Material for this task:
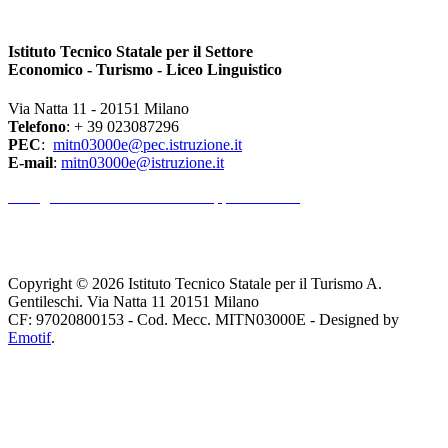
Istituto Tecnico Statale per il Settore
Economico - Turismo - Liceo Linguistico
Via Natta 11 - 20151 Milano
Telefono
: + 39 023087296
PEC
:
mitn03000e@pec.istruzione.it
E-mail
:
mitn03000e@istruzione.it
l Dirigente Scolastico riceve su appuntamento.
Copyright © 2026 Istituto Tecnico Statale per il Turismo A.
Gentileschi. Via Natta 11 20151 Milano
CF: 97020800153 - Cod. Mecc. MITN03000E - Designed by
Emotif
.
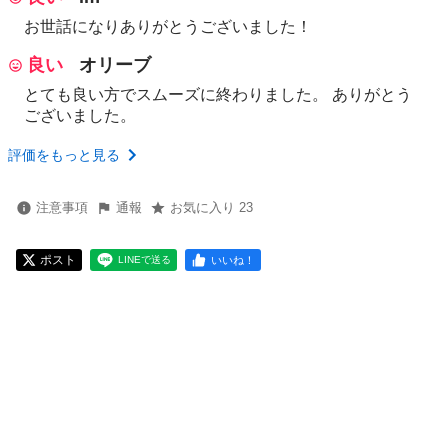
お世話になりありがとうございました！
良い
オリーブ
とても良い方でスムーズに終わりました。 ありがとう
ございました。
評価をもっと見る
注意事項
通報
お気に入り 23
ポスト
いいね！
LINEで送る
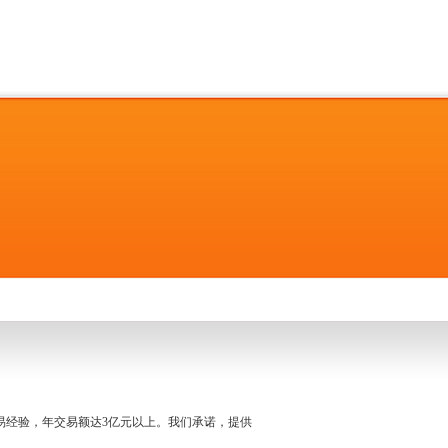
名交易经验，年交易额达3亿元以上。我们承诺，提供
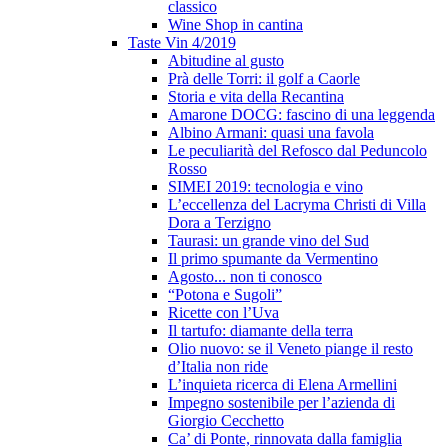
classico
Wine Shop in cantina
Taste Vin 4/2019
Abitudine al gusto
Prà delle Torri: il golf a Caorle
Storia e vita della Recantina
Amarone DOCG: fascino di una leggenda
Albino Armani: quasi una favola
Le peculiarità del Refosco dal Peduncolo
Rosso
SIMEI 2019: tecnologia e vino
L’eccellenza del Lacryma Christi di Villa
Dora a Terzigno
Taurasi: un grande vino del Sud
Il primo spumante da Vermentino
Agosto... non ti conosco
“Potona e Sugoli”
Ricette con l’Uva
Il tartufo: diamante della terra
Olio nuovo: se il Veneto piange il resto
d’Italia non ride
L’inquieta ricerca di Elena Armellini
Impegno sostenibile per l’azienda di
Giorgio Cecchetto
Ca’ di Ponte, rinnovata dalla famiglia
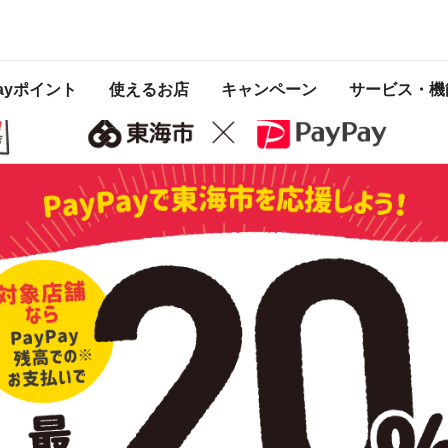
ンペーン
 2022年2月28日 23:59 に終了致しました。ページ内の情報はキャンペーン終了
Payポイント
使えるお店
キャンペーン
サービス・機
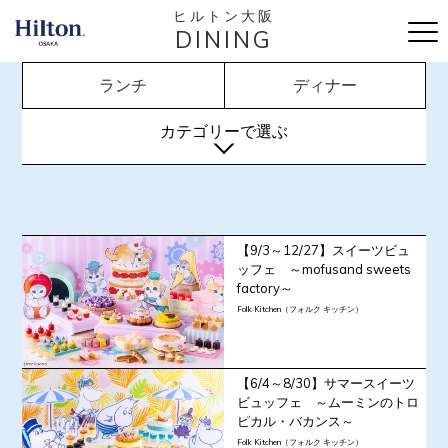
ヒルトン大阪
DINING
ランチ
ディナー
カテゴリーで選ぶ
【9/3～12/27】スイーツビュ
ッフェ ～mofusand sweets
factory～
Folk Kitchen（フォルク キッチン）
【6/4～8/30】サマースイーツ
ビュッフェ ～ムーミンのトロ
ピカル・バカンス～
Folk Kitchen（フォルク キッチン）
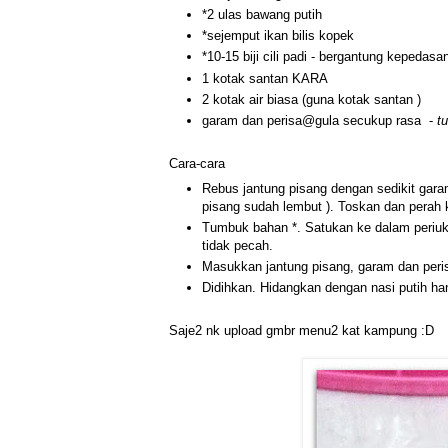
*2 ulas bawang putih
*sejemput ikan bilis kopek
*10-15 biji cili padi - bergantung kepedas
1 kotak santan KARA
2 kotak air biasa (guna kotak santan )
garam dan perisa@gula secukup rasa -
tu
Cara-cara
Rebus jantung pisang dengan sedikit gara
pisang sudah lembut ). Toskan dan perah k
Tumbuk bahan *. Satukan ke dalam periuk
tidak pecah.
Masukkan jantung pisang, garam dan per
Didihkan. Hidangkan dengan nasi putih ha
Saje2 nk upload gmbr menu2 kat kampung :D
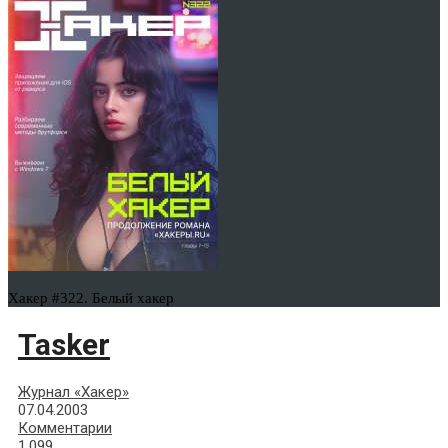
Хакер #322. Белый хакер
Tasker
Журнал «Хакер»
07.04.2003
Комментарии
1,099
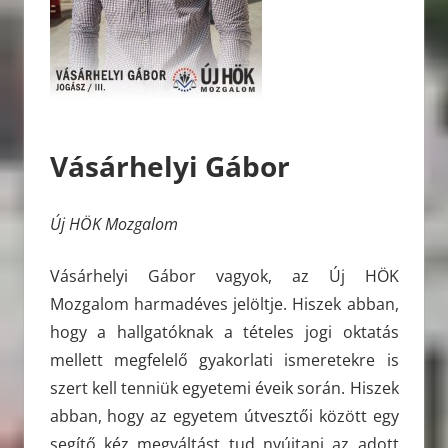
Vásárhelyi Gábor
Új HÖK Mozgalom
Vásárhelyi Gábor vagyok, az Új HÖK
Mozgalom harmadéves jelöltje. Hiszek abban,
hogy a hallgatóknak a tételes jogi oktatás
mellett megfelelő gyakorlati ismeretekre is
szert kell tenniük egyetemi éveik során. Hiszek
abban, hogy az egyetem útvesztői között egy
segítő kéz megváltást tud nyújtani az adott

Exercise requirements:
Across the data, pull every line containing the string "kotak".

Expected answer:
1 kotak santan KARA
2 kotak air biasa (guna kotak santan )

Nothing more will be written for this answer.